The records below need to be set down again exactly; their images stay out.

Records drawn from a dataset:

────────────────────────────────────────

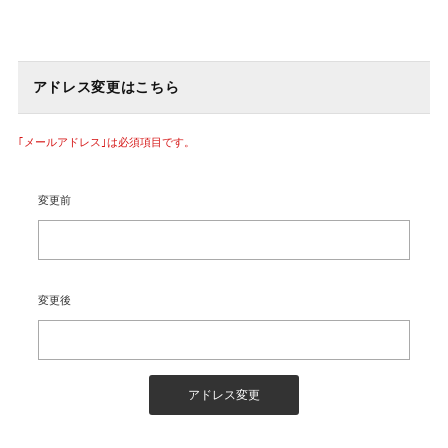
アドレス変更はこちら
｢メールアドレス｣は必須項目です。
変更前
変更後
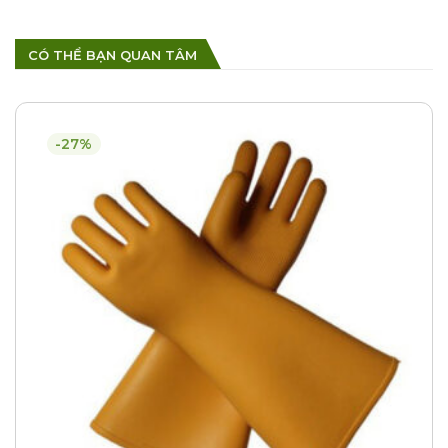
CÓ THỂ BẠN QUAN TÂM
-27%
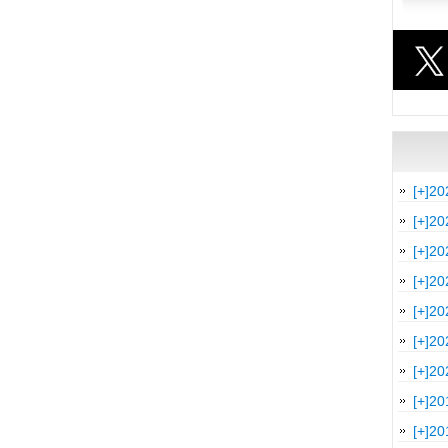
[+]
20
[+]
20
[+]
20
[+]
20
[+]
20
[+]
20
[+]
20
[+]
20
[+]
20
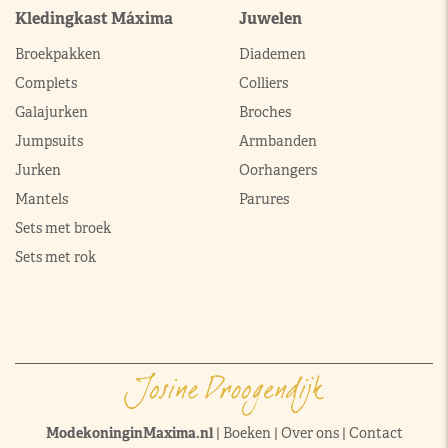
Kledingkast Máxima
Juwelen
Broekpakken
Diademen
Complets
Colliers
Galajurken
Broches
Jumpsuits
Armbanden
Jurken
Oorhangers
Mantels
Parures
Sets met broek
Sets met rok
ModekoninginMaxima.nl
|
Boeken
|
Over ons
|
Contact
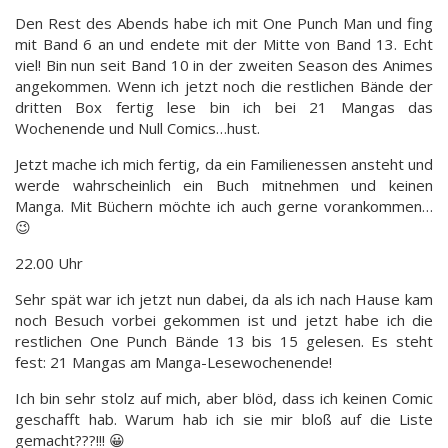
Den Rest des Abends habe ich mit One Punch Man und fing
mit Band 6 an und endete mit der Mitte von Band 13. Echt
viel! Bin nun seit Band 10 in der zweiten Season des Animes
angekommen. Wenn ich jetzt noch die restlichen Bände der
dritten Box fertig lese bin ich bei 21 Mangas das
Wochenende und Null Comics…hust.
Jetzt mache ich mich fertig, da ein Familienessen ansteht und
werde wahrscheinlich ein Buch mitnehmen und keinen
Manga. Mit Büchern möchte ich auch gerne vorankommen…
😉
22.00 Uhr
Sehr spät war ich jetzt nun dabei, da als ich nach Hause kam
noch Besuch vorbei gekommen ist und jetzt habe ich die
restlichen One Punch Bände 13 bis 15 gelesen. Es steht
fest: 21 Mangas am Manga-Lesewochenende!
Ich bin sehr stolz auf mich, aber blöd, dass ich keinen Comic
geschafft hab. Warum hab ich sie mir bloß auf die Liste
gemacht???!!! 😀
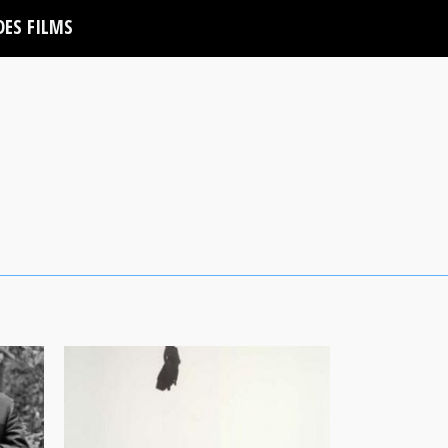
DES FILMS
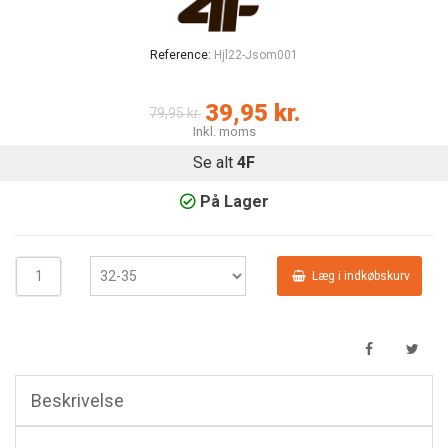
Reference:
Hjl22-Jsom001
39,95 kr.
79,95 kr.
Inkl. moms
Se alt
4F
På Lager
Læg i indkøbskurv
Beskrivelse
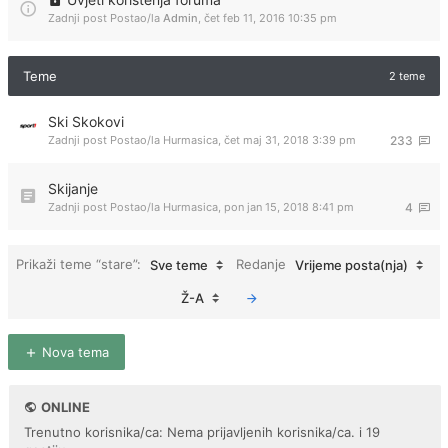
Zadnji post Postao/la
Admin
,
čet feb 11, 2016 10:35 pm
Teme
2 teme
Ski Skokovi
Zadnji post Postao/la
Hurmasica
,
čet maj 31, 2018 3:39 pm
233
Skijanje
Zadnji post Postao/la
Hurmasica
,
pon jan 15, 2018 8:41 pm
4
Prikaži teme “stare”:
Redanje
Sve teme
Vrijeme posta(nja)
Ž-A
Nova tema
ONLINE
Trenutno korisnika/ca: Nema prijavljenih korisnika/ca. i 19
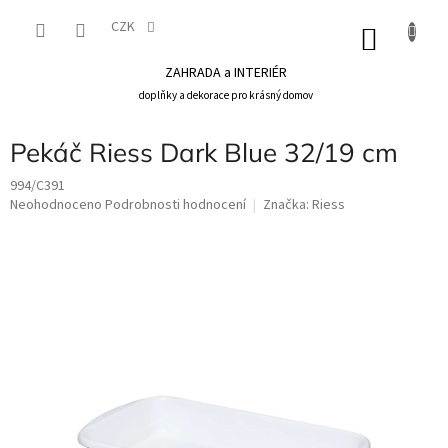
Přejít
na
CZK
NÁKU
obsah
KOŠÍK
ZAHRADA a INTERIÉR
doplňky a dekorace pro krásný domov
Pekáč Riess Dark Blue 32/19 cm
994/C391
Průměrné
Neohodnoceno
Podrobnosti hodnocení
Značka:
Riess
hodnocení
produktu
je
0,0
z
5
hvězdiček.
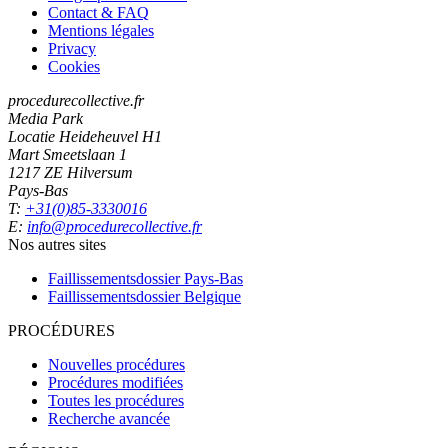
Contact & FAQ
Mentions légales
Privacy
Cookies
procedurecollective.fr
Media Park
Locatie Heideheuvel H1
Mart Smeetslaan 1
1217 ZE Hilversum
Pays-Bas
T:
+31(0)85-3330016
E:
info@procedurecollective.fr
Nos autres sites
Faillissementsdossier
Pays-Bas
Faillissementsdossier
Belgique
PROCÉDURES
Nouvelles procédures
Procédures modifiées
Toutes les procédures
Recherche avancée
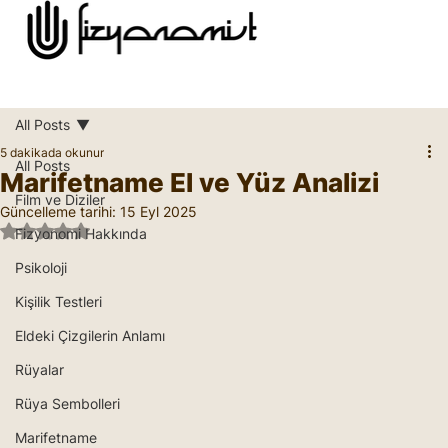
All Posts
5 dakikada okunur
All Posts
Marifetname El ve Yüz Analizi
Film ve Diziler
Güncelleme tarihi:
15 Eyl 2025
5 üzerinden NaN yıldız
Fizyonomi Hakkında
Psikoloji
Kişilik Testleri
Eldeki Çizgilerin Anlamı
Rüyalar
Rüya Sembolleri
Marifetname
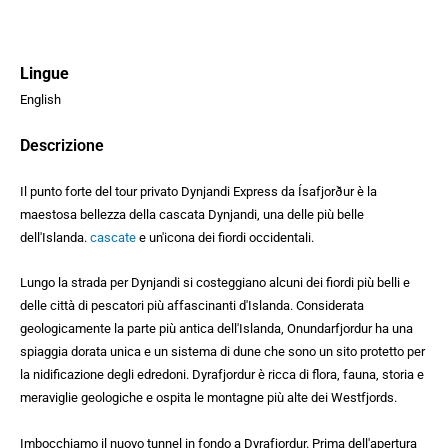
Lingue
English
Descrizione
Il punto forte del tour privato Dynjandi Express da Ísafjorður è la
maestosa bellezza della cascata Dynjandi, una delle più belle
dell'Islanda.
cascate
e un'icona dei fiordi occidentali.
Lungo la strada per Dynjandi si costeggiano alcuni dei fiordi più belli e
delle città di pescatori più affascinanti d'Islanda. Considerata
geologicamente la parte più antica dell'Islanda, Onundarfjordur ha una
spiaggia dorata unica e un sistema di dune che sono un sito protetto per
la nidificazione degli edredoni. Dyrafjordur è ricca di flora, fauna, storia e
meraviglie geologiche e ospita le montagne più alte dei Westfjords.
Imbocchiamo il nuovo tunnel in fondo a Dyrafjordur. Prima dell'apertura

────────────────────────────────────────

- **ANSWER TO THIS TASK**
アドレス変更はこちら
｢メールアドレス｣は必須項目です。
変更前
変更後
CÓ THỂ BẠN QUAN TÂM
-27%
[+]
20
[+]
20
[+]
20
[+]
20
[+]
20
[+]
20
[+]
20
[+]
20
[+]
20
Kledingkast Máxima
Juwelen
Broekpakken
Diademen
Complets
Colliers
Galajurken
Broches
Jumpsuits
Armbanden
Jurken
Oorhangers
Mantels
Parures
Sets met broek
Sets met rok
ModekoninginMaxima.nl
|
Boeken
|
Over ons
|
Contact
Den Rest des Abends habe ich mit One Punch Man und fing
mit Band 6 an und endete mit der Mitte von Band 13. Echt
viel! Bin nun seit Band 10 in der zweiten Season des Animes
angekommen. Wenn ich jetzt noch die restlichen Bände der
dritten Box fertig lese bin ich bei 21 Mangas das
Wochenende und Null Comics…hust.
Jetzt mache ich mich fertig, da ein Familienessen ansteht und
werde wahrscheinlich ein Buch mitnehmen und keinen
Manga. Mit Büchern möchte ich auch gerne vorankommen…
😉
22.00 Uhr
Sehr spät war ich jetzt nun dabei, da als ich nach Hause kam
noch Besuch vorbei gekommen ist und jetzt habe ich die
restlichen One Punch Bände 13 bis 15 gelesen. Es steht
fest: 21 Mangas am Manga-Lesewochenende!
Ich bin sehr stolz auf mich, aber blöd, dass ich keinen Comic
geschafft hab. Warum hab ich sie mir bloß auf die Liste
gemacht???!!! 😀
DES FILMS
Reference:
Hjl22-Jsom001
39,95 kr.
79,95 kr.
Inkl. moms
Se alt
4F
På Lager
Læg i indkøbskurv
Beskrivelse
Zadnji post Postao/la
Admin
,
čet feb 11, 2016 10:35 pm
Teme
2 teme
Ski Skokovi
Zadnji post Postao/la
Hurmasica
,
čet maj 31, 2018 3:39 pm
233
Skijanje
Zadnji post Postao/la
Hurmasica
,
pon jan 15, 2018 8:41 pm
4
Prikaži teme “stare”:
Redanje
Sve teme
Vrijeme posta(nja)
Ž-A
Nova tema
ONLINE
Trenutno korisnika/ca: Nema prijavljenih korisnika/ca. i 19
Přejít
na
CZK
NÁKU
obsah
KOŠÍK
ZAHRADA a INTERIÉR
doplňky a dekorace pro krásný domov
Pekáč Riess Dark Blue 32/19 cm
994/C391
Průměrné
Neohodnoceno
Podrobnosti hodnocení
Značka:
Riess
hodnocení
produktu
je
0,0
z
5
hvězdiček.
Contact & FAQ
Mentions légales
Privacy
Cookies
procedurecollective.fr
Media Park
Locatie Heideheuvel H1
Mart Smeetslaan 1
1217 ZE Hilversum
Pays-Bas
T:
+31(0)85-3330016
E:
info@procedurecollective.fr
Nos autres sites
Faillissementsdossier
Pays-Bas
Faillissementsdossier
Belgique
PROCÉDURES
Nouvelles procédures
Procédures modifiées
Toutes les procédures
Recherche avancée
All Posts
5 dakikada okunur
All Posts
Marifetname El ve Yüz Analizi
Film ve Diziler
Güncelleme tarihi:
15 Eyl 2025
5 üzerinden NaN yıldız
Fizyonomi Hakkında
Psikoloji
Kişilik Testleri
Eldeki Çizgilerin Anlamı
Rüyalar
Rüya Sembolleri
Marifetname
Lingue
English
Descrizione
Il punto forte del tour privato Dynjandi Express da Ísafjorður è la
maestosa bellezza della cascata Dynjandi, una delle più belle
dell'Islanda.
cascate
e un'icona dei fiordi occidentali.
Lungo la strada per Dynjandi si costeggiano alcuni dei fiordi più belli e
delle città di pescatori più affascinanti d'Islanda. Considerata
geologicamente la parte più antica dell'Islanda, Onundarfjordur ha una
spiaggia dorata unica e un sistema di dune che sono un sito protetto per
la nidificazione degli edredoni. Dyrafjordur è ricca di flora, fauna, storia e
meraviglie geologiche e ospita le montagne più alte dei Westfjords.
Imbocchiamo il nuovo tunnel in fondo a Dyrafjordur. Prima dell'apertura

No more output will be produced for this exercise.